On the Republican side: first let's get this out of the way: Ron Paul is not really a Republican. He is a Libertarian (or libertarian if you prefer). And, I confess, I am more libertarian than anything else. However, Ron Paul's (and the Libertarian party as a whole) perspective and approach to foreign policy (very isolationist) would be disastrous for our country. But, on the domestic issues, I'm right down the line a classic libertarian. Along the lines of Ayn Rand's Objectivism branch. I become moreso as I grow older, and grow further away from the social conservative stances I held for much of my younger life.

And Ron Paul doesn't have a chance to win the nomination or the Presidency.

And, in spite of his lively showing in the last Republican debate, Fred Thompson, even if he wins South Carolina, will quickly fade back to Tennessee, in my opinion. So I'm not counting him in any of my reasoning to follow.

The Republican battle is between two distinct legs of the party: the social conservatives (the Religious Right), and the fiscal conservatives (or general conservatives). There is some overlap; many people in the Republican party are both, but there are significant numbers of folks who are in one but not the other. Those are the people who will make the decision. Whoever comes out in the biggest numbers, basically, will have their candidate win.

For the social conservatives, the fight is between Mike Huckaby and Mitt Romney. Huckaby has the momentum, and if Romney loses in Michigan, I think he will be hard pressed to win with the social conservatives. Lots of fiscal conservatives like Romney, but it's the social conservatives that Romney needs to win over. In my opinion, Huckaby wins this leg.

Fiscal conservatives are generally going to choose between John McCain and Rudy Giuliani. And, right now, McCain has the momentum. Rudy has been betting on coming into the primary contest later, focusing on the big player states like Florida, New York, and California. But, I think his strategy will prove flawed. If McCain wins Michigan and then shows well in South Carolina (though I think Huckaby will win overall here because it's the South, and the social conservatives are the majority of Republican voters in the South), then I think his momentum will push him forward past Rudy.

So, I think the final showdown for the Republican nomination will be between Huckaby and McCain. And, even with the support of the so-called Religious Right, McCain wins.

So, at this point, (you may need a bigger shovel now) I think it will come down to Hillary vs. McCain.

I hope McCain wins.

But, if McCain is the nominee, many social conservatives will probably not bother voting in the general election (just like they stayed home in the congressional elections of 2006), unless their dislike of Hillary propels them just to vote against her.

So, I still think that if Hillary wins the nomination, she has a good chance of being elected, as I said in my earlier political diatribe a few weeks ago.

The Ex-Files. It's weird, but my ex-wife, Charlotte, whom I still love with all my heart (then why . . .? long story. I'll tell you sometime.) has been calling me more lately than she has in the past year or more. I always enjoy talking to her, and there is no hint of us trying to resume some sort of regular relationship, but it brings to the front of my heart all those emotions of remembering the good times, and all the precious good things that we enjoyed in our relationship, and how much I miss them some days.
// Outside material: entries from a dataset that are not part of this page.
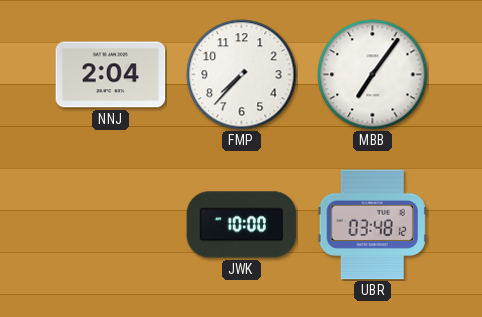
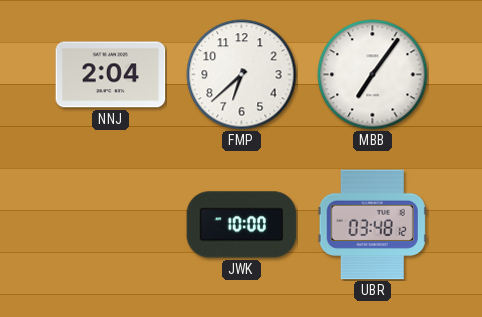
FMP: 7:37 -> 6:38
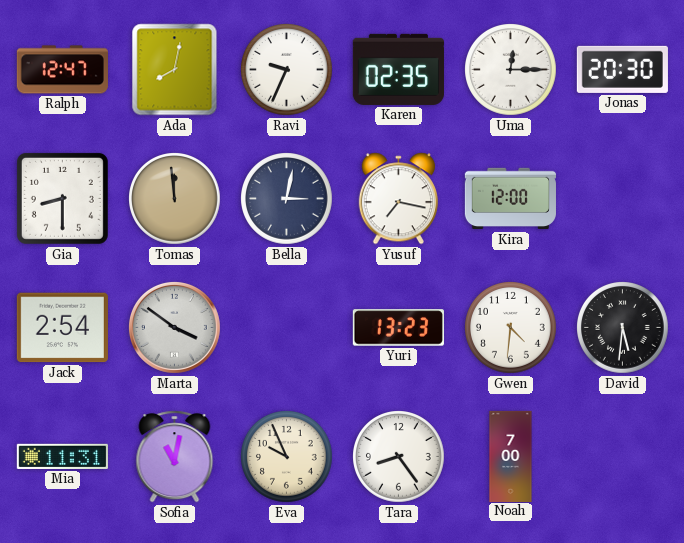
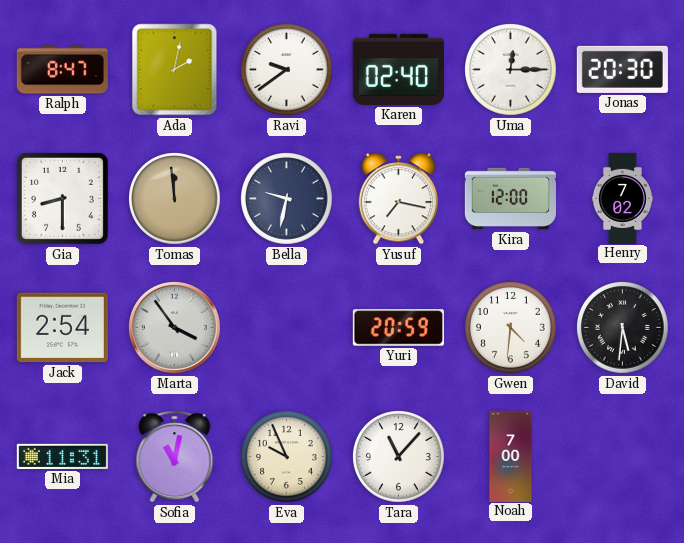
Ralph: 12:47 -> 8:47
Ada: 8:02 -> 2:02
Ravi: 9:34 -> 9:39
Karen: 02:35 -> 02:40
Bella: 3:02 -> 9:32
Henry: none -> 7:02
Marta: 3:51 -> 3:54
Yuri: 13:23 -> 20:59
Tara: 8:24 -> 11:07
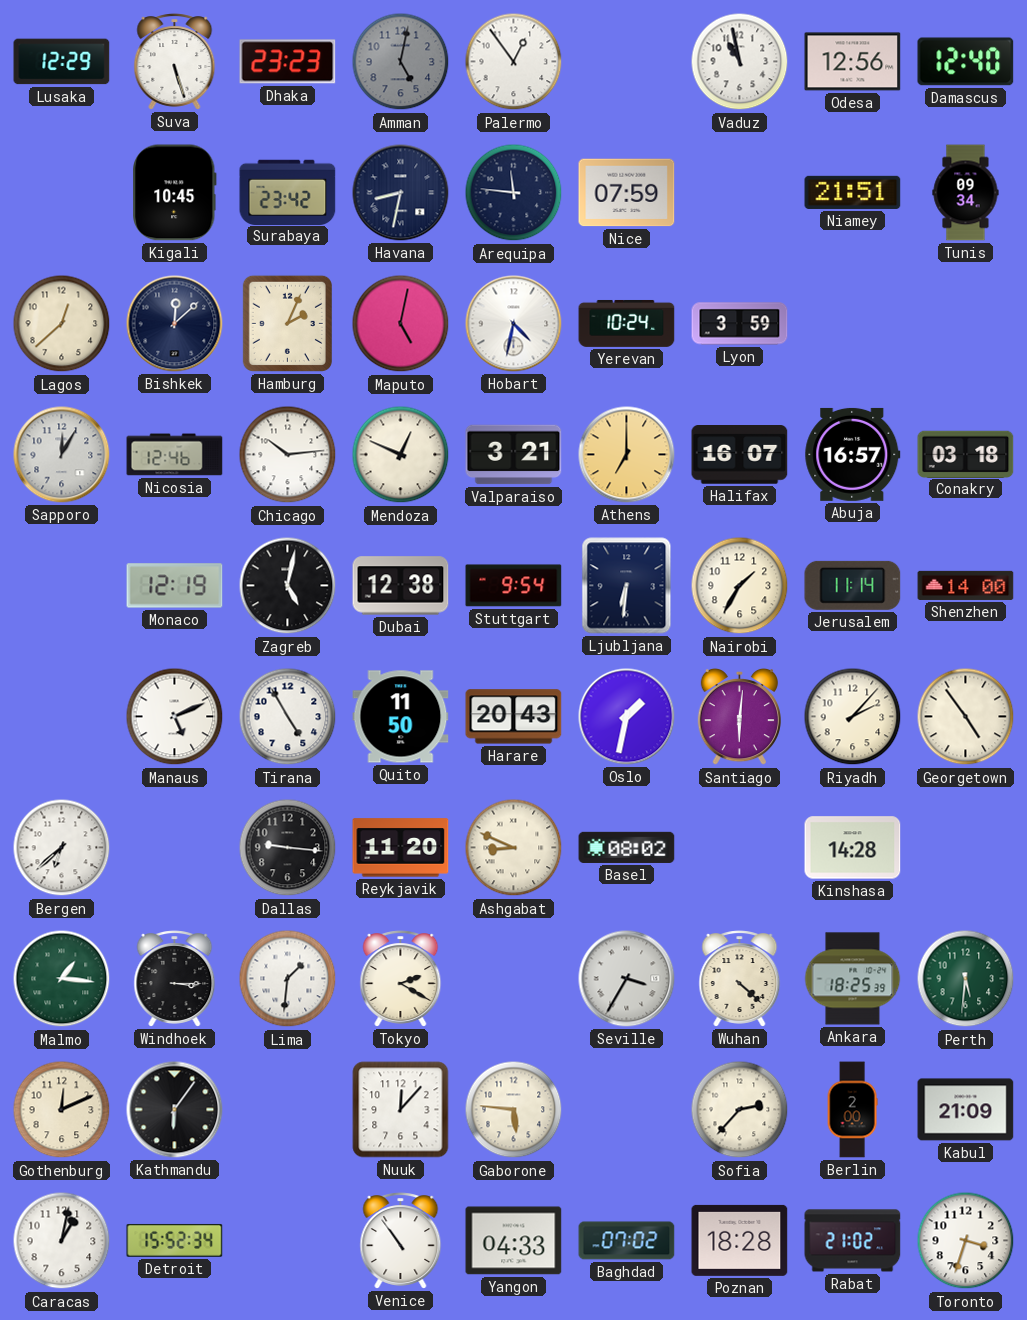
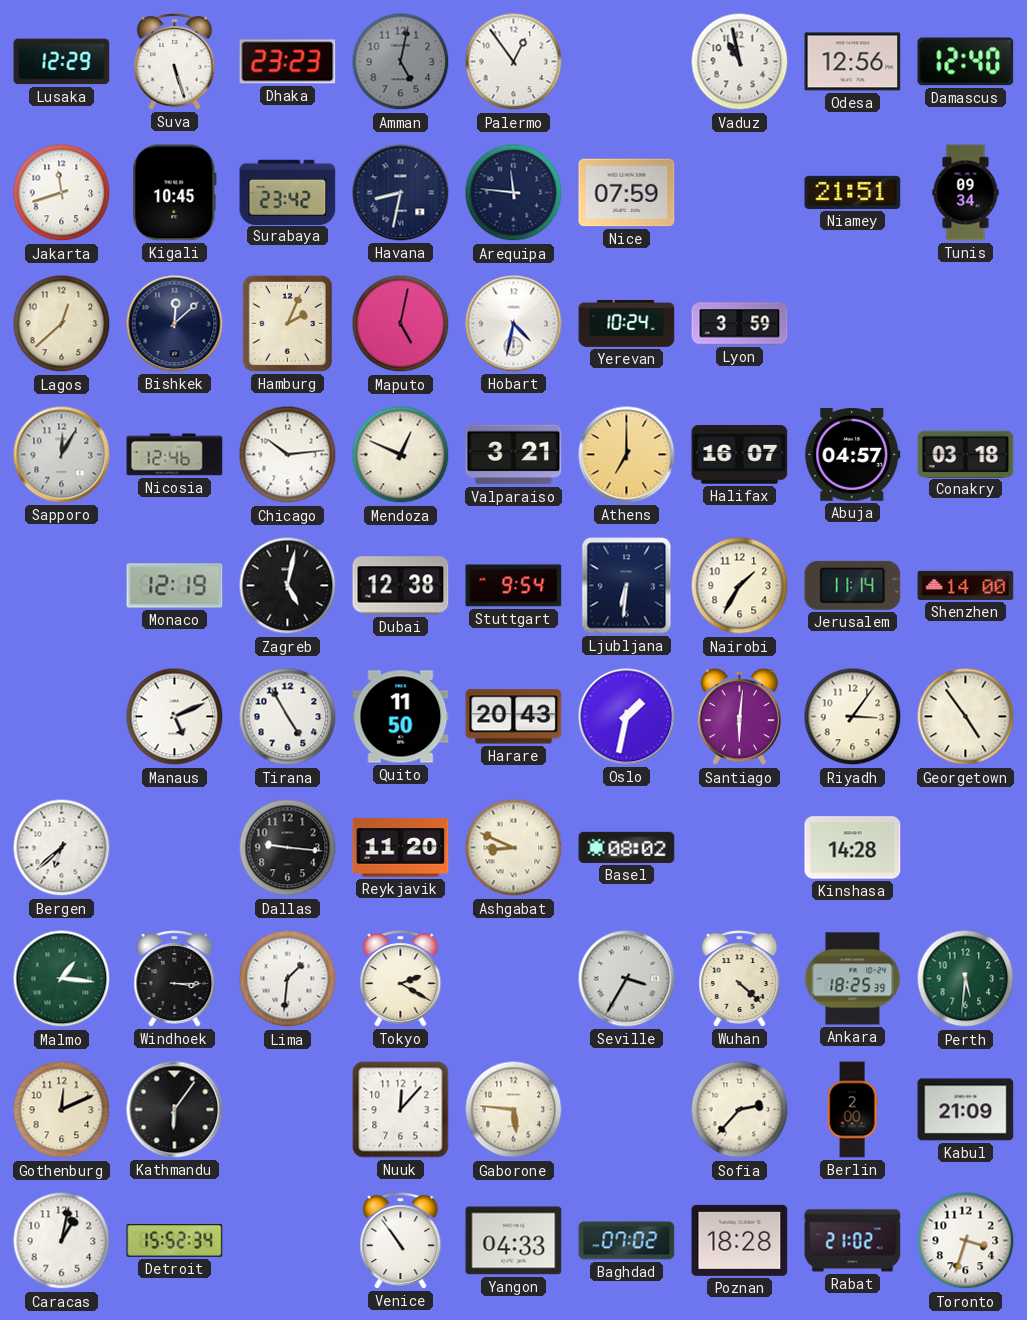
Jakarta: none -> 11:42
Abuja: 16:57 -> 04:57
Riyadh: 2:07 -> 3:06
One reason she called me last week was to tell me that my ex-mother-in-law has a spot on her breast (she had breast cancer about five years ago), and that they are going to do some more testing. But it's a hard time for them.

I called my mother-in-law (whom I love and who loves me as much as we ever did; the same is true of my family's feelings for Charlotte) and we talked for about an hour the other night. She caught me up on everyone in the family (Charlotte, like her dad, whom I still miss, gives me the short version when we talk) in her wonderfully colorful and detailed way. And we talked about her own fears and anxieties about these latest test results, and what it might mean for her. As always, she is trusting her faith to see her through. I guess it's seen her through these 75 years, so it should see her through this as well

I'll keep you posted on how she's doing.

And, so, I suppose this entry will end here.